Introduction

Filenames

Chapter 2: File Organizations

A file is a collection of data that is, typically, stored on disk. As a logical entity, a file enables you to divide your data into meaningful groups. For example, you can use one file to hold all of a company's product information and another file to hold all personnel information.

The term "file organization" refers to the way in which data is stored physically in a file, which determines the way that you access the data subsequently.

This COBOL system supports three file organizations: sequential, relative and indexed. Depending upon the file organization, you have up to three ways of accessing the data:

File Organization	Sequential Access	Random Access	Dynamic Access
Sequential	Yes	No	No
Relative	Yes	Yes	Yes
Indexed	Yes	Yes	Yes

2.1 Sequential Files

A sequential file is one in which the individual records can only be accessed sequentially, that is, in the same order as they were originally written to the file. New records are always added to the end of the file.

Three types of sequential file are supported by this COBOL system:

Record sequential
Line sequential
Printer sequential

2.1.1 Record Sequential Files

Record sequential files are nearly always referred to simply as sequential files because when you create a file and specify the organization as sequential, a record sequential file is created by default.

To define a file as record sequential, specify ORGANIZATION IS RECORD SEQUENTIAL in the SELECT statement for the file in your COBOL program, for example:

select recseq assign to "recseq.dat"
   organization is record sequential.

Because record sequential is the default for sequential files, you don't need to specify ORGANIZATION IS RECORD SEQUENTIAL. As long as you do not set the Compiler directive, SEQUENTIAL, you can simply use ORGANIZATION IS SEQUENTIAL.

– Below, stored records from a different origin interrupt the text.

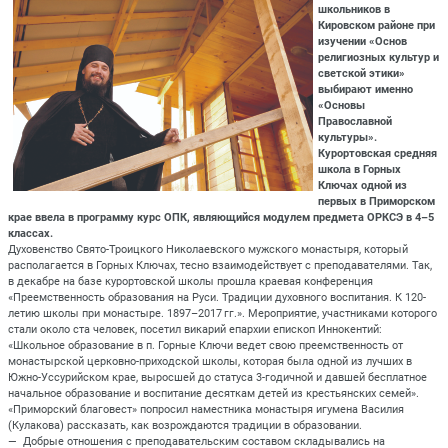
школьников в
Кировском районе при
изучении «Основ
религиозных культур и
светской этики»
выбирают именно
«Основы
Православной
культуры».
Курортовская средняя
школа в Горных
Ключах одной из
первых в Приморском
крае ввела в программу курс ОПК, являющийся модулем предмета ОРКСЭ в 4–5
классах.
Духовенство Свято-Троицкого Николаевского мужского монастыря, который
располагается в Горных Ключах, тесно взаимодействует с преподавателями. Так,
в декабре на базе курортовской школы прошла краевая конференция
«Преемственность образования на Руси. Традиции духовного воспитания. К 120-
летию школы при монастыре. 1897–2017 гг.». Мероприятие, участниками которого
стали около ста человек, посетил викарий епархии епископ Иннокентий:
«Школьное образование в п. Горные Ключи ведет свою преемственность от
монастырской церковно-приходской школы, которая была одной из лучших в
Южно-Уссурийском крае, выросшей до статуса 3-годичной и давшей бесплатное
начальное образование и воспитание десяткам детей из крестьянских семей».
«Приморский благовест» попросил наместника монастыря игумена Василия
(Кулакова) рассказать, как возрождаются традиции в образовании.
— Добрые отношения с преподавательским составом складывались на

2.1.2 Line Sequential Files

The primary use of line sequential files (which are also known as "text files" or "ASCII files") is for display-only data. Most PC editors, for example Notepad, produce line sequential files.

In a line sequential file, each record in the file is separated from the next by a record delimiter. The record delimiter, which comprises the carriage return (x"0D") and the line feed (x"0A") characters, is inserted after the last non-space character in each record. A WRITE statement removes trailing spaces from the data record and appends the record delimiter. A READ statement removes the record delimiter and, if necessary, pads the data record (with trailing spaces) to the record size defined by the program reading the data.

To define a file as line sequential, specify ORGANIZATION IS LINE SEQUENTIAL in the SELECT statement for the file in your COBOL program, for example:

select lineseq assign to "lineseq.dat"
   organization is line sequential.

2.1.3 Printer Sequential Files

Printer sequential files are files which are destined for a printer, either directly or by spooling to a disk file. They consist of a sequence of print records with zero or more vertical positioning characters (such as line-feed) between records. A print record consists of zero or more printable characters and is terminated by a carriage return (x"0D").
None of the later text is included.